** Record set follows **

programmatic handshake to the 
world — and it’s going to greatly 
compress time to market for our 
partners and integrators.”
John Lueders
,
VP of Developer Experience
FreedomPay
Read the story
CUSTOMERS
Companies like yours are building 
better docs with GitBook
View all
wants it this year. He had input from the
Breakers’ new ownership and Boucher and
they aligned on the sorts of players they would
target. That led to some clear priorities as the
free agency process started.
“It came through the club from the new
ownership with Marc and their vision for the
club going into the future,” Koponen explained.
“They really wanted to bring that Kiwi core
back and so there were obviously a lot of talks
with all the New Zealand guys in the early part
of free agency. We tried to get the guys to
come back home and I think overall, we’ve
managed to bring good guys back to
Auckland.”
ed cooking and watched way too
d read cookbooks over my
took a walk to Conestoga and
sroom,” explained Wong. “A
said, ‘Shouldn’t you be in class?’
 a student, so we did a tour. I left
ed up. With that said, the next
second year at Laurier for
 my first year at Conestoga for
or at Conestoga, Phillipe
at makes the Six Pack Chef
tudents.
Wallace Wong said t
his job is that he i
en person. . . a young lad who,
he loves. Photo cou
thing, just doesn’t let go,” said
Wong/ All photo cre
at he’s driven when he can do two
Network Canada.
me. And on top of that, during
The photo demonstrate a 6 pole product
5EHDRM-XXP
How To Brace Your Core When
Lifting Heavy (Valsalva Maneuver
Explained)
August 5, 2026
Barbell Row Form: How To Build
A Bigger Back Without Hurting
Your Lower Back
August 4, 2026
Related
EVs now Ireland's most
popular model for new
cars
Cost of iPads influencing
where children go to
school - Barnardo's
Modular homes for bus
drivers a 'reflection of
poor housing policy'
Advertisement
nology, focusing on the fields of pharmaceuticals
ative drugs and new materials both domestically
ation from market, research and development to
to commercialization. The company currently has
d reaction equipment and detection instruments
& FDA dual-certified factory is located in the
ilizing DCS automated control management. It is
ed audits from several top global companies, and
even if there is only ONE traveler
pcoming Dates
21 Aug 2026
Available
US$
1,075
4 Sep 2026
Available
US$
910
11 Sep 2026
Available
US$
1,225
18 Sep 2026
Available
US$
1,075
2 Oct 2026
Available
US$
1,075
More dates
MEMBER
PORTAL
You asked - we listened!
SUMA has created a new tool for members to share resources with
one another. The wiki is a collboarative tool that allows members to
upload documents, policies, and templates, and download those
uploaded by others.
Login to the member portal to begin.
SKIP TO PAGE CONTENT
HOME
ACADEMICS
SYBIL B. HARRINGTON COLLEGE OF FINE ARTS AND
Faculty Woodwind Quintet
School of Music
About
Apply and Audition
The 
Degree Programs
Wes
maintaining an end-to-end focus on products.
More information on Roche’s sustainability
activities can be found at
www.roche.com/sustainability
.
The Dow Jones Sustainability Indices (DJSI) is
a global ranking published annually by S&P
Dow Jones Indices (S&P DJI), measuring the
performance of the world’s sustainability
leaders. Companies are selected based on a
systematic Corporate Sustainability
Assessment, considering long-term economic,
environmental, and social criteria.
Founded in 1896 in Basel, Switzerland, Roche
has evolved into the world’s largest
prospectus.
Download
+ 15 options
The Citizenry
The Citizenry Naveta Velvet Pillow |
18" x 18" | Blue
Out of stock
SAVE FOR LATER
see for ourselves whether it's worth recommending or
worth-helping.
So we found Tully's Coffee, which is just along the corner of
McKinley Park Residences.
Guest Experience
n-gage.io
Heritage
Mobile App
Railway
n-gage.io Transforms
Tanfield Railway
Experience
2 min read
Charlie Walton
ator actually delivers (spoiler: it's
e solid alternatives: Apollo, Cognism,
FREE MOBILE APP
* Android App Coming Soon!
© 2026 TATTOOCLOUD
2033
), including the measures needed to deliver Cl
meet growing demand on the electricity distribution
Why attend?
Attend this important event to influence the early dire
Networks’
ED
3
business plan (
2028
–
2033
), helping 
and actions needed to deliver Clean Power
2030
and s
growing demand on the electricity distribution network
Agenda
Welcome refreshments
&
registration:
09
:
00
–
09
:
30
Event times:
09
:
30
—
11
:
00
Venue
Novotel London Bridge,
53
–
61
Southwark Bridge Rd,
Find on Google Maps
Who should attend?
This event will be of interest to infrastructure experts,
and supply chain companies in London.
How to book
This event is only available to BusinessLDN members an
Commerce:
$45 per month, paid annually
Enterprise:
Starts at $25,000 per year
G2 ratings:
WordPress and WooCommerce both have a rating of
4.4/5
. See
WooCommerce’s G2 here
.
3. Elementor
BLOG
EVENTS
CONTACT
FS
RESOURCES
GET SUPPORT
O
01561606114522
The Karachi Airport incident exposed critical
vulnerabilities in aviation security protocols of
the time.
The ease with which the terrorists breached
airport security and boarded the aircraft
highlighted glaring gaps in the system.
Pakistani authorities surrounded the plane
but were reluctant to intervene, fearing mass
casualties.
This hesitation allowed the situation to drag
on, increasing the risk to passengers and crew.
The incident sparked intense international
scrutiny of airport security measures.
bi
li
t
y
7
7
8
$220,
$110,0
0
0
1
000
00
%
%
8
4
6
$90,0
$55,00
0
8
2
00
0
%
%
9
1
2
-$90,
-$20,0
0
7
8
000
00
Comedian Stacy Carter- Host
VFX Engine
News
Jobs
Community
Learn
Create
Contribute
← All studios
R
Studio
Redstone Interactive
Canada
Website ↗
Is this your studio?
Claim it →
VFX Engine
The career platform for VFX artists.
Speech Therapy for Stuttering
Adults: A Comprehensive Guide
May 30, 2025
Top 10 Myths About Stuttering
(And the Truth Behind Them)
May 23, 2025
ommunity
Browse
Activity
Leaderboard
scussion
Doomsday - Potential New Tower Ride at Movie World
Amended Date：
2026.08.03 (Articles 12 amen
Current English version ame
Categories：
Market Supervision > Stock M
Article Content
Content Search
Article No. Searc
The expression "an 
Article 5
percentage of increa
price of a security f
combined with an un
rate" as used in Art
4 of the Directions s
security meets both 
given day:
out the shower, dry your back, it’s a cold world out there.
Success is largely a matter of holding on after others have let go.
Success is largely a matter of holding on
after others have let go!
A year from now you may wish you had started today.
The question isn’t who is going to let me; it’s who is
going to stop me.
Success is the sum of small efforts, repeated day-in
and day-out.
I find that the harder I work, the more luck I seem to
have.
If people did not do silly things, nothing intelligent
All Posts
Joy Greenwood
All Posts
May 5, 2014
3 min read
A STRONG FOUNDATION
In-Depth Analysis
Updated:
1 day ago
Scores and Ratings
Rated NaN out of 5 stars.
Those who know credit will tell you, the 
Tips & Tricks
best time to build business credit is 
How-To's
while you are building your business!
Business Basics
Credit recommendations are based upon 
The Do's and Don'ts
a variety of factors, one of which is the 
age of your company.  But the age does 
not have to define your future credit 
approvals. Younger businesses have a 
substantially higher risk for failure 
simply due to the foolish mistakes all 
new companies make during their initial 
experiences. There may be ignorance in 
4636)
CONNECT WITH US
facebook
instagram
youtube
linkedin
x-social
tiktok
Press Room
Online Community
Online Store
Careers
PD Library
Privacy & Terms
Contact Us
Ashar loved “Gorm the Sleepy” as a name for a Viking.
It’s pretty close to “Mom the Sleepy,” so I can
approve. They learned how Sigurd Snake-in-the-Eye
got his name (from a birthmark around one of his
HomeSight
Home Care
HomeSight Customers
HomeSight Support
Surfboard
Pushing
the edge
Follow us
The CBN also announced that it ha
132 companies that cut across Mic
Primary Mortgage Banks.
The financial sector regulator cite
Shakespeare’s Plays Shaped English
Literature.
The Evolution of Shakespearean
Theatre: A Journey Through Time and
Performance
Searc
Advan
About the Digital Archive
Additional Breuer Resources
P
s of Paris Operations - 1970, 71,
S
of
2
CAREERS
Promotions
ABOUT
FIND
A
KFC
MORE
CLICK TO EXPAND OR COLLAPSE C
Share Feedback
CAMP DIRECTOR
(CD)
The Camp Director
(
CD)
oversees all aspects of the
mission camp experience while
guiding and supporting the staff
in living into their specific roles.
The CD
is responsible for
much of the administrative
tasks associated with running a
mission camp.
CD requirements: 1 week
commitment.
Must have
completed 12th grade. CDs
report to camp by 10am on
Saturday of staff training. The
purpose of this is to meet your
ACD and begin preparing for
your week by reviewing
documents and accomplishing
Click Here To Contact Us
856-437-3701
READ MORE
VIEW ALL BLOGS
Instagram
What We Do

** End of Record set **

### Problem
What is needed is every line of the records above that contains the word "electricity".

### Result below
meet growing demand on the electricity distribution
growing demand on the electricity distribution network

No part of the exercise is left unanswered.